> [TASK DIRECTIONS] Everything in the data below except the pictures must be repeated word for word.

> [DATASET EXTRACT]
· · · · · · ·
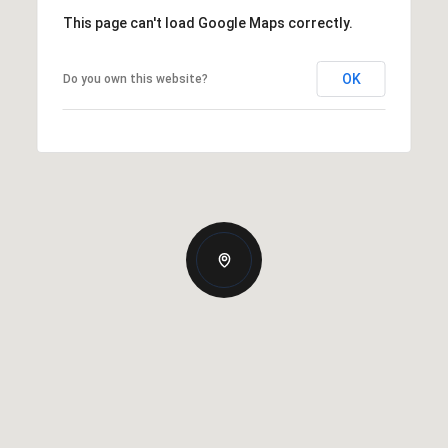
This page can't load Google Maps correctly.
OK
Do you own this website?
· · · · · · ·
> [RESULT FOR THIS EXERCISE]
This page can't load Google Maps correctly.
OK
Do you own this website?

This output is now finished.